4:9 rest. A different Gr. word for “rest” meaning “Sabbath rest” is introduced here, and this is its only appearance in the NT. The writer chose the word to draw the readers’ attention back to the “seventh day” mentioned in v. 4 and to set up the explanation in v. 10 (“ceased from his works as God did from His”).
4:11–13 The concluding third part of the exposition of Ps. 95:7–11 emphasizes the accountability which comes to those who have heard the Word of God. Scripture records the examples of those in the wilderness with Moses, those who entered Canaan with Joshua, and those who received the same opportunity in David’s day. It is the Word which must be believed and obeyed and the Word which will judge the disobedient (cf. 1 Cor. 10:5–13).

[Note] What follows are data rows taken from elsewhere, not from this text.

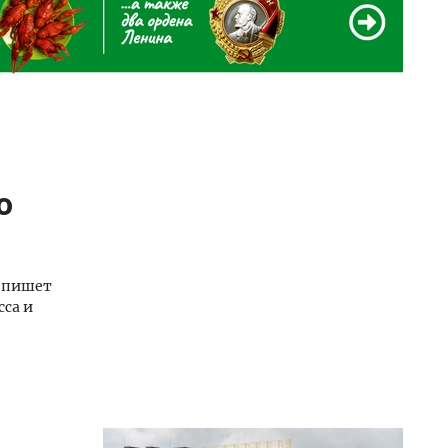
о
, пишет
сса и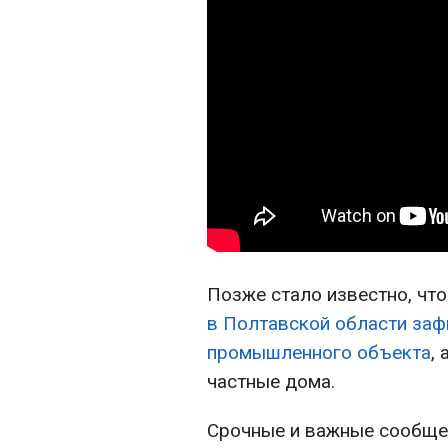
Позже стало известно, что
в Полтавской области за
промышленного объекта
,
частные дома.
Срочные и важные сообщен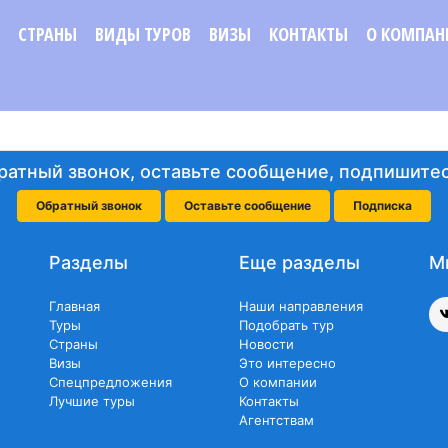
СТРАНЫ
ВИДЫ ТУРОВ
ВИЗЫ
КОНТАКТЫ
О КОМПАН
ратный звонок, оставьте сообщение, подпишитес
Обратный звонок
Оставьте сообщение
Подписка
Разделы
Еще разделы
М
Главная
Наши направления
Туры
Подобрать тур
Страны
Новости
Визы
Это интересно
Спецпредложения
О компании
Лучшие туры
Контакты
Агентствам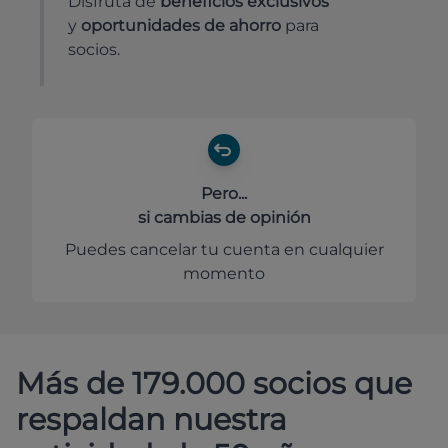
Disfruta de
beneficios exclusivos
y
oportunidades de ahorro
para
socios.
Pero...
si cambias de opinión
Puedes cancelar tu cuenta en cualquier
momento
Más de 179.000 socios que
respaldan nuestra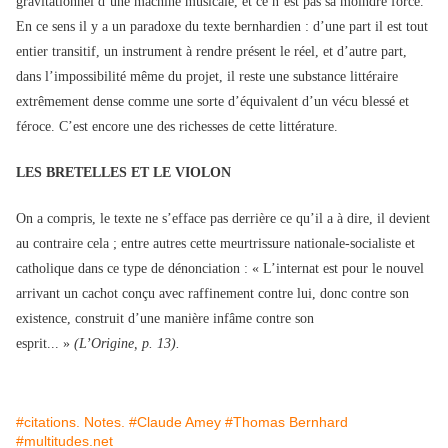
gravitationnel d’une machine musicale, et ce n’est pas sa moindre force.
En ce sens il y a un paradoxe du texte bernhardien : d’une part il est tout
entier transitif, un instrument à rendre présent le réel, et d’autre part,
dans l’impossibilité même du projet, il reste une substance littéraire
extrêmement dense comme une sorte d’équivalent d’un vécu blessé et
féroce. C’est encore une des richesses de cette littérature.
LES BRETELLES ET LE VIOLON
On a compris, le texte ne s’efface pas derrière ce qu’il a à dire, il devient
au contraire cela ; entre autres cette meurtrissure nationale-socialiste et
catholique dans ce type de dénonciation : « L’internat est pour le nouvel
arrivant un cachot conçu avec raffinement contre lui, donc contre son
existence, construit d’une manière infâme contre son
esprit... »
(L’Origine, p. 13).
#citations. Notes.
#Claude Amey
#Thomas Bernhard
#multitudes.net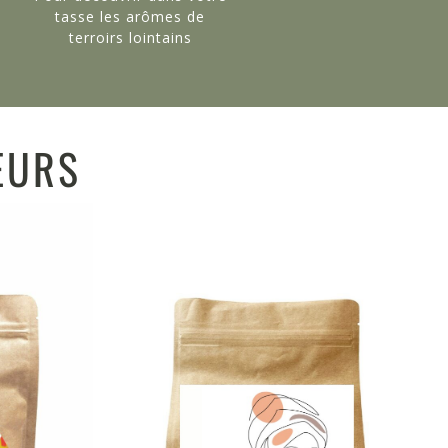
tasse les arômes de
terroirs lointains
EURS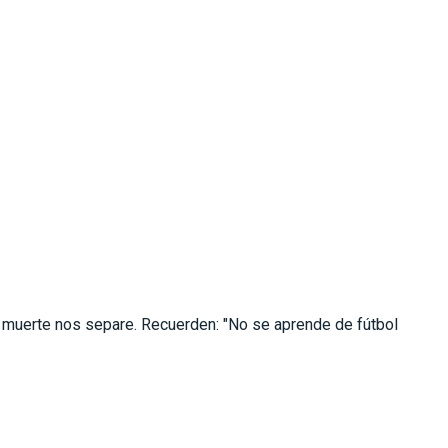
a muerte nos separe. Recuerden: "No se aprende de fútbol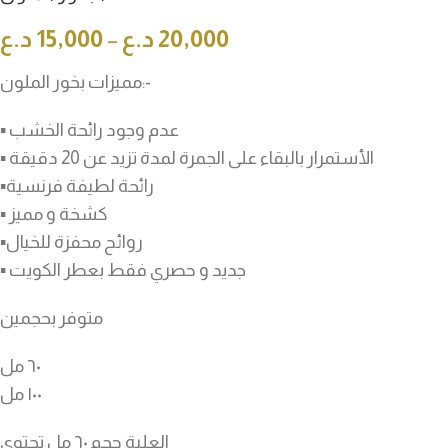
20,000
د.ع
–
15,000
د.ع
مميزات بخور الملون:-
▪︎ عدم وجود رائحة الخشب
▪︎ الأستمرار بالبقاء على الجمرة لمدة تزيد عن 20 دقيقة
▪︎رائحة لطيفة فرنسية
▪︎ كشخة و مميز
▪︎روائح محفزة للخيال
▪︎ جديد و حصري فقط بعطر الكويت
متوفر بحجمين
٦٠ مل
١٠٠ مل
العلبة حجم ٦٠ مل تحتوي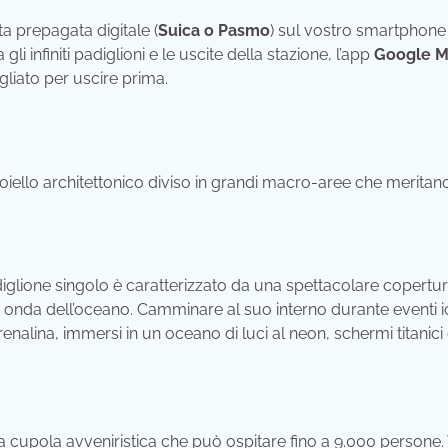
a prepagata digitale (
Suica o Pasmo
) sul vostro smartphone
i infiniti padiglioni e le uscite della stazione, l’app
Google 
gliato per uscire prima.
ello architettonico diviso in grandi macro-aree che meritano
lione singolo è caratterizzato da una spettacolare copertu
 onda dell’oceano. Camminare al suo interno durante eventi i
nalina, immersi in un oceano di luci al neon, schermi titanici
cupola avveniristica che può ospitare fino a 9.000 persone.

4:12 two-edged sword. While the Word of God is comforting and nourishing to those who believe, it is a tool of judgment and execution for those who have not committed themselves to Jesus Christ. Some of the Hebrews were merely going through the motions of belonging to Christ. Intellectually, they were at least partly persuaded, but inside they were not committed to Him. God’s Word would expose their shallow beliefs and even their false intentions (cf. 1 Sam. 16:7; 1 Pet. 4:5). division of soul and spirit. These terms do not describe two separate entities (any more than “thoughts and intents” do) but are used as one might say “heart and soul” to express fullness (cf. Luke 10:27;Acts 4:32; see note on 1 Thess. 5:23). Elsewhere these two terms are used interchangeably to describe man’s immaterial self, his eternal inner person.
4:13 open to the eyes of Him. “Open” is a specialized term used just this one time in the NT. It originally meant to expose the neck either in preparation for sacrifice or for beheading. Perhaps the use of “sword” in the previous verse triggered the term. Each individual is judged not only by the Word of God (cf. John 12:48), but by God Himself. We are accountable to the living, written Word (cf. John 6:63, 68; Acts 7:38) and to the living God who is its author.
4:14—7:28 Next, the writer expounds on Ps. 110:4, quoted in 5:6. Not only is Christ as Apostle superior to Moses and to Joshua, but as High-Priest, He is superior to Aaron (4:14–5:10; cf. 3:1). In the midst of his exposition, the writer gives an exhortation related to the spiritual condition of his readers (5:11–6:20). At the conclusion of the exhortation, he then returns to the subject of Christ’s priesthood (7:1–28).